La nostra sostenibilità è anche certificata da Ecovadis dove abbiamo raggiunto ottimi risultati che puntiamo ancora a migliorare.”

Arte e tazzine, un connubio che va sempre bene: voi non siete da meno con la vostra collaborazione con gli artisti.

“Personalmente, al netto del fatto che sono nato e cresciuto in IPA, la cosa che mi affascina è proprio il connubio tra arte e industria, tra tecnologia e ricerca dell’estetica. C’è una crasi unica. Oltre a questo, siamo sempre molto contenti di ospitare artisti che realizzano opere d’arte con i nostri materiali di scarto, di riciclo. Nascono delle vere e proprie collaborazioni che poi portano a prodotti commercializzabili, come nel caso del modello Costantino.

Installazione artistica (foto concessa)

Il nome di quest’ultima tazza fa capire anche la centralità della famiglia.
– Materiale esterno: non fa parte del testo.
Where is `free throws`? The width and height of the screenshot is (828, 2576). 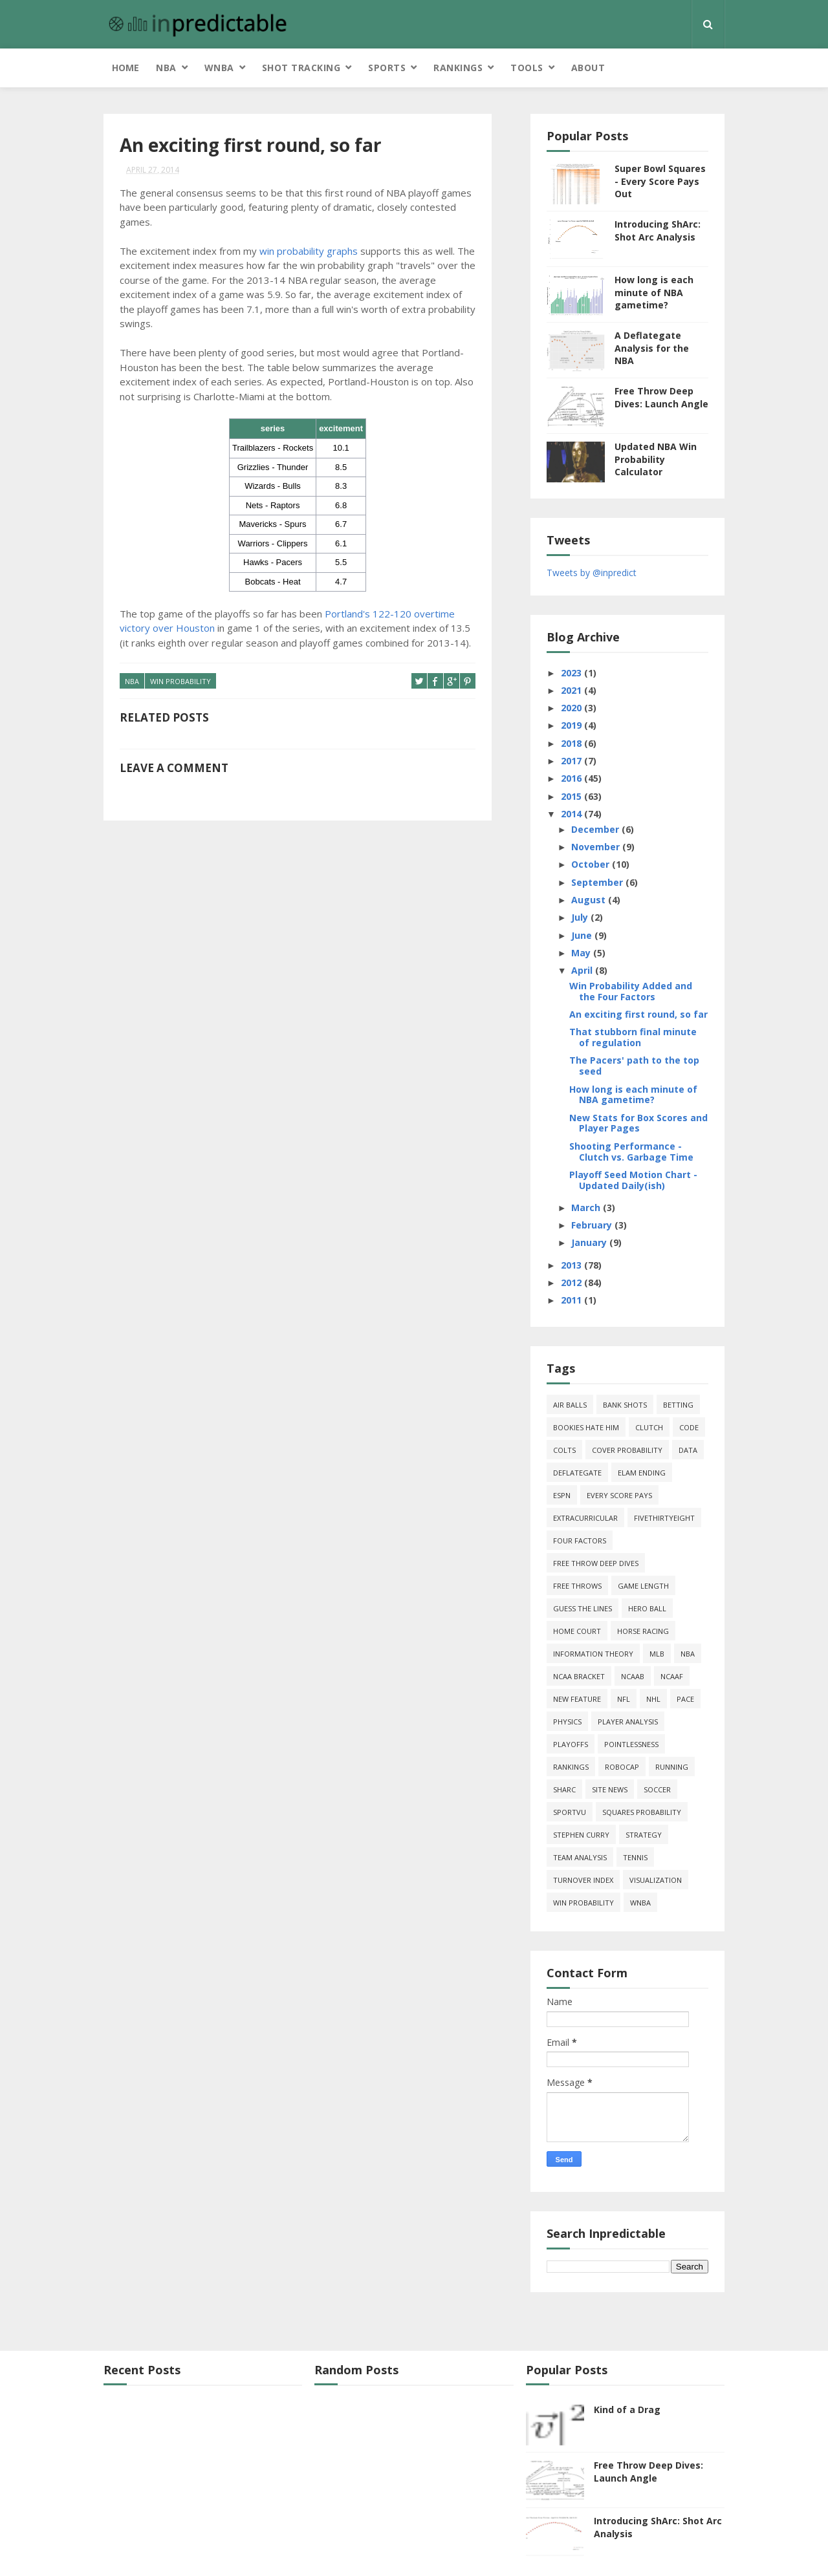
free throws is located at coordinates (577, 1586).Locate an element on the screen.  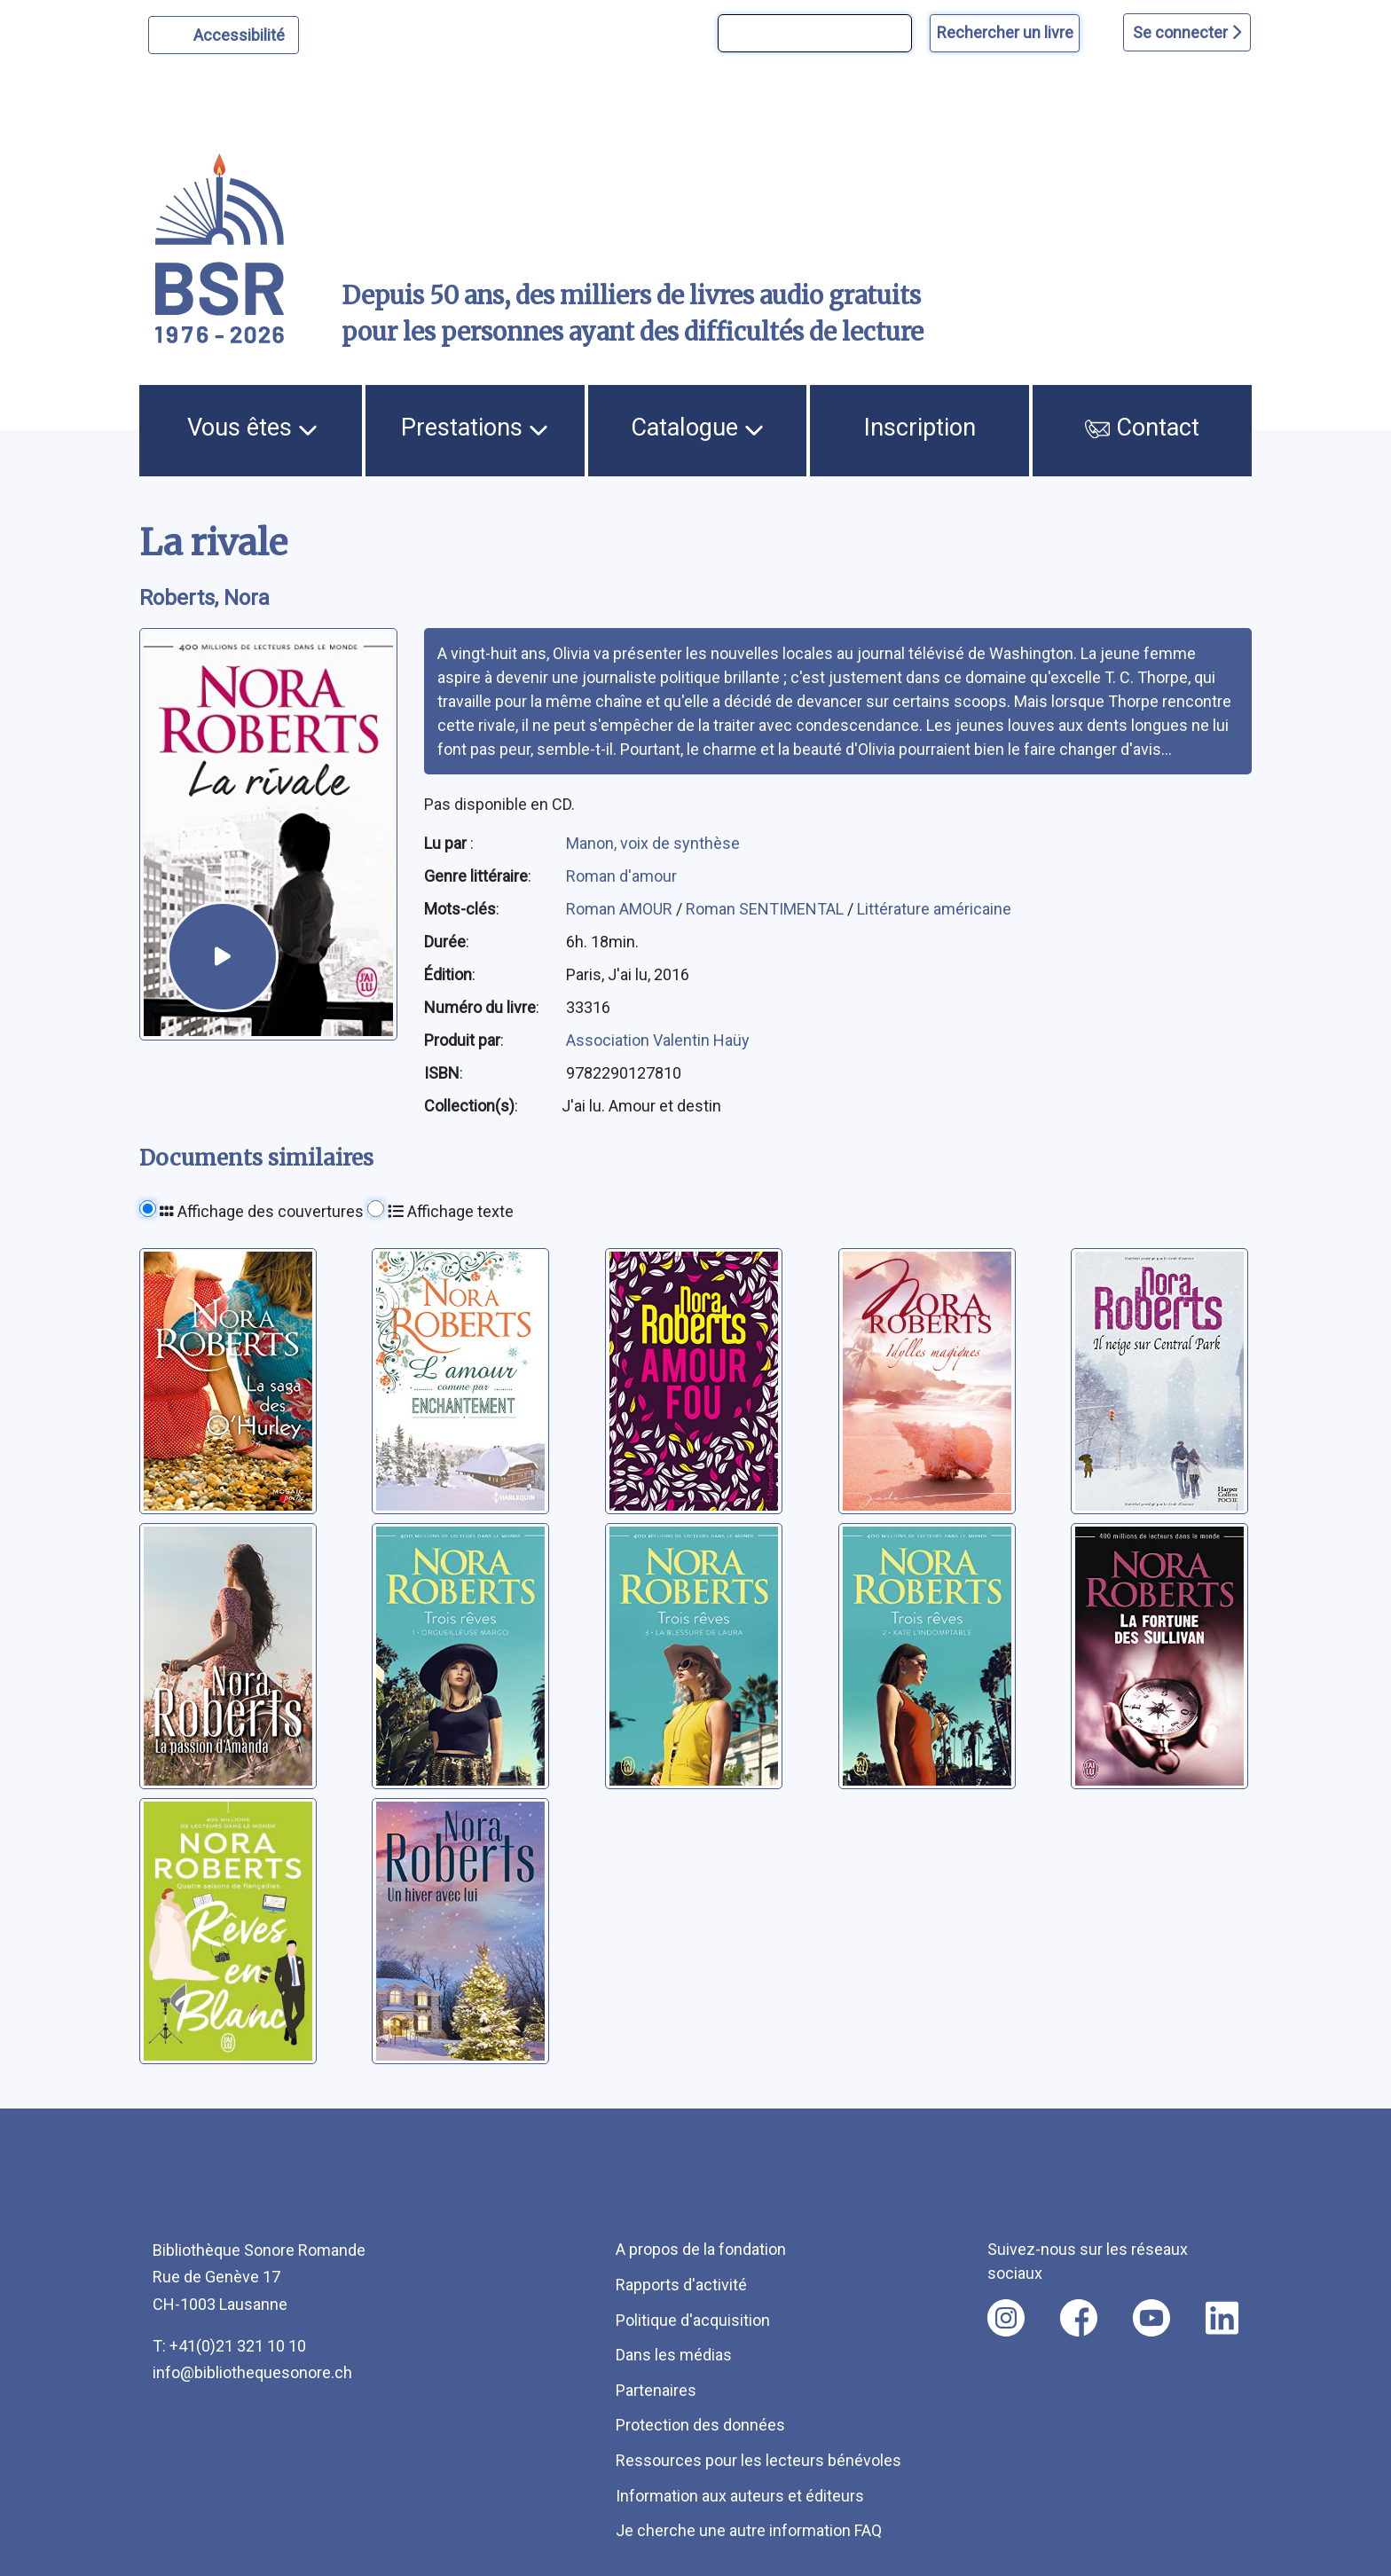
Affichage des couvertures is located at coordinates (262, 1211).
La maggior parte dei nomi delle nostre tazze sono ispirati alle città italiane e altre sono chiamate come i membri della famiglia. Per esempio, la tazza Ottavia, uno dei nostri best seller, è il nome di mia sorella e Costantino è il nome di suo figlio.”

Quanto costa la struttura per produrre in italia?

“Troppo – scherza Amedeo – La porcellana è sempre un prodotto che richiede un’importante manodopera. Oggi siamo, tra dipendenti, agenti e collaboratori esterni, siamo 170.”

Come festeggiate i 70 anni?

“Abbiamo già fatto una cena con collaboratori più stretti e amici all’interno della fabbrica, in mezzo ai forni: è stato molto suggestivo! Proseguiremo poi nei vari appuntamenti internazionali a Ginevra a giugno, Parigi a settembre e in Germania a gennaio.

La cena aziendale (foto concessa)

Inoltre, abbiamo fatto in collaborazione con CoffeeandLucas un video che racconta la nostra storia con immagine inedite: https://www.instagram.com/p/DJjjuBEpxWj/.

Infine, regaleremo una tazza che si chiama settanta e presenteremo 3 nuove famiglie di tazze IPA.”

I prossimi 70 anni di IPA?

“Mi auguro nel lungo periodo, che IPA continui con il suo Made in Italy, innovazione tecnologica, sviluppo sul territorio e famiglia. Fare ricerca rispondendo alle nuove esigenze e mode: il mondo del caffè ancora oggi continua a chiedere di trasformare un oggetto tradizionale come la tazzina.”